Na casa da avó, estávamos as duas no quarto. Ela, sentada na cama, embrulhava os presentes de natal; eu, na poltrona reclinável, me entregava ao Primeiro Amor, de Turgueniev.
"Naquele dia eu me sentia tão alegre e orgulhoso, conservava em meu rosto a sensação dos beijos de Zinaída com tamanha nitidez, relembrava cada palavra sua com tal frêmito e êxtase, acalentava tanto a felicidade inesperada que até cheguei a experimentar medo e a perder a vontade de vê-la, a responsável por aquelas sensações. Parecia-me que não poderia exigir mais nada do destino, que agora deveria 'dar uma boa inspirada, pela última vez, e então morrer'"(...)

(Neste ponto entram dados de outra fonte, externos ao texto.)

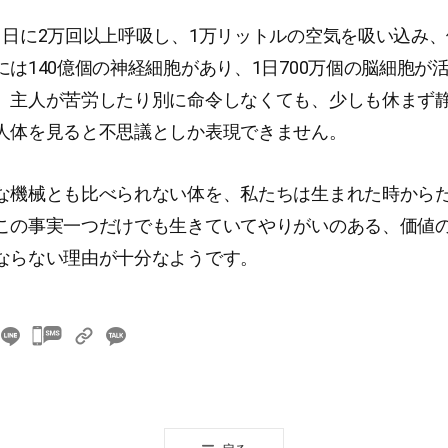
1日に2万回以上呼吸し、1万リットルの空気を吸い込み、体
には140億個の神経細胞があり、1日700万個の脳細胞が
。主人が苦労したり別に命令しなくても、少しも休まず
人体を見ると不思議としか表現できません。
な機械とも比べられない体を、私たちは生まれた時から
この事実一つだけでも生きていてやりがいのある、価値
ならない理由が十分なようです。
카
카
오
톡
공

Fui interrompida pela voz da avó.
-Beatriz, você se lembra da C.?
-Mãe do M.?
-Ela mesma.
Sim, eu me lembrava: A simpática senhora do apartamento do lado que, quando eu contava 11 anos e morava com a avó, tinha planos de me casar com seu filho M., que na época tinha 8 anos, era pálido, baixo e magrelo.
-Lembro sim.
-Ela se trancou no apartamento, não quer mais ver ninguém.
-Hum?
-É. Quando a gente liga, ela manda dizer que não tá, a gente toca a campainha, ouve movimentação lá dentro, mas ninguém atende a porta. Um dia desses eu bati lá porque precisava entregar um negócio, o M. me atendeu, disse que a mãe dele tava no banho, mas eu bem vi que ela tava no corredor, escondida.
-E o marido?
-Ah, ele sempre foi fechadão, mal-humorado, briguento que só... Também, é judeu.
Fiz silêncio. Tinha recordações de uma C. muito alegre, sorridente, um completo contraste com o marido, que, aliás, era o síndico. E agora, de repente, recolheu-se. Fiquei imaginando como isso seria material para um bom romance. Talvez C. tivesse se dado conta de sua inutilidade como dona de casa e estivesse em crise, ou tivesse um admirador que a perseguisse, ou então o marido a tivesse proibido de sair porque encontrara uma carta anônima dedicada à mulher na gaveta do criado mudo, também pode ser que estivesse com uma doença terrível e tivesse se isolado para pensar, ignorando completamente o social.
-Ela gostava tanto de você - comentou a avó.
-Eu podia tentar ir lá...
-Não adianta... D., que era tão próxima dela, tentou ir lá esses dias, ela não atendeu.
Seria esse o meu futuro? Um casamento sombrio, uma felicidade fingida que desse umas pinceladas alegres na imagem da minha vida conjugal, um filho raquítico, um grande acontecimento (ou não!) e... o isolamento, a depressão, talvez uma morte precoce, suicído ou homicídio por parte do marido cruel ou do filho psicopata... Seriam as relações pura formalidade, algo que cutucasse a liberdade individual aos poucos e que então de repente, fizesse as pessoas explodirem e lhes deixasse a escolha: fugir ou isolar-se...?
Espantei meus devaneios com um suspiro. Calma, Beatriz... Volte sua atenção para o Primeiro Amor por enquanto, que é tudo o que tem em mãos.